TASK GOAL » Could you return every record below exactly as it stands, leaving out the pictures?

EXERCISE MATERIALS »
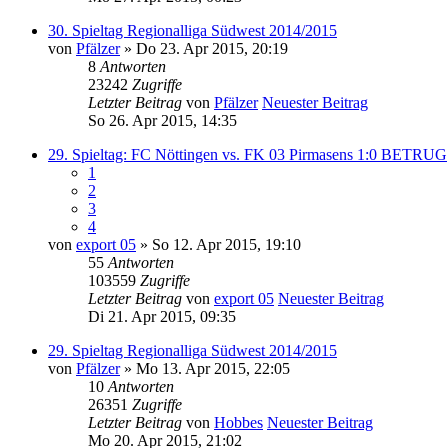
30. Spieltag Regionalliga Südwest 2014/2015
von
Pfälzer
» Do 23. Apr 2015, 20:19
8
Antworten
23242
Zugriffe
Letzter Beitrag
von
Pfälzer
Neuester Beitrag
So 26. Apr 2015, 14:35
29. Spieltag: FC Nöttingen vs. FK 03 Pirmasens 1:0 BETRUG
1
2
3
4
von
export 05
» So 12. Apr 2015, 19:10
55
Antworten
103559
Zugriffe
Letzter Beitrag
von
export 05
Neuester Beitrag
Di 21. Apr 2015, 09:35
29. Spieltag Regionalliga Südwest 2014/2015
von
Pfälzer
» Mo 13. Apr 2015, 22:05
10
Antworten
26351
Zugriffe
Letzter Beitrag
von
Hobbes
Neuester Beitrag
Mo 20. Apr 2015, 21:02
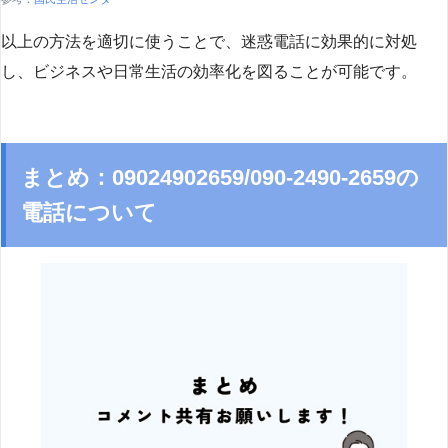
以上の方法を適切に使うことで、迷惑電話に効果的に対処
し、ビジネスや日常生活の効率化を図ることが可能です。
まとめ：09024902659/090-2490-2659の
電話について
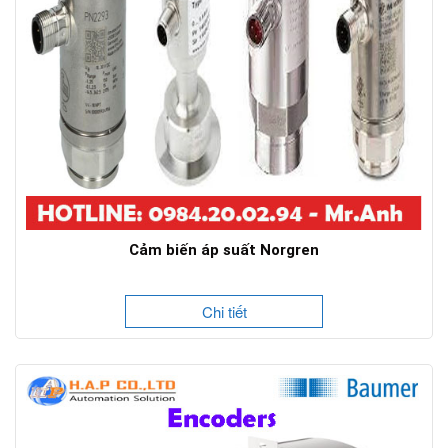
Cảm biến áp suất Norgren
Chi tiết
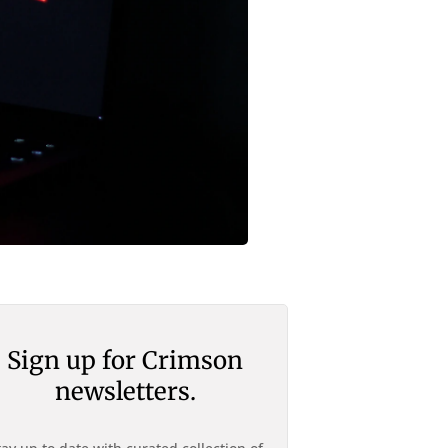
Sign up for Crimson
newsletters.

ANSWER FOR THIS EXERCISE »
30. Spieltag Regionalliga Südwest 2014/2015
von
Pfälzer
» Do 23. Apr 2015, 20:19
8
Antworten
23242
Zugriffe
Letzter Beitrag
von
Pfälzer
Neuester Beitrag
So 26. Apr 2015, 14:35
29. Spieltag: FC Nöttingen vs. FK 03 Pirmasens 1:0 BETRUG
1
2
3
4
von
export 05
» So 12. Apr 2015, 19:10
55
Antworten
103559
Zugriffe
Letzter Beitrag
von
export 05
Neuester Beitrag
Di 21. Apr 2015, 09:35
29. Spieltag Regionalliga Südwest 2014/2015
von
Pfälzer
» Mo 13. Apr 2015, 22:05
10
Antworten
26351
Zugriffe
Letzter Beitrag
von
Hobbes
Neuester Beitrag
Mo 20. Apr 2015, 21:02
以上の方法を適切に使うことで、迷惑電話に効果的に対処
し、ビジネスや日常生活の効率化を図ることが可能です。
まとめ：09024902659/090-2490-2659の
電話について
Cảm biến áp suất Norgren
Chi tiết
Sign up for Crimson
newsletters.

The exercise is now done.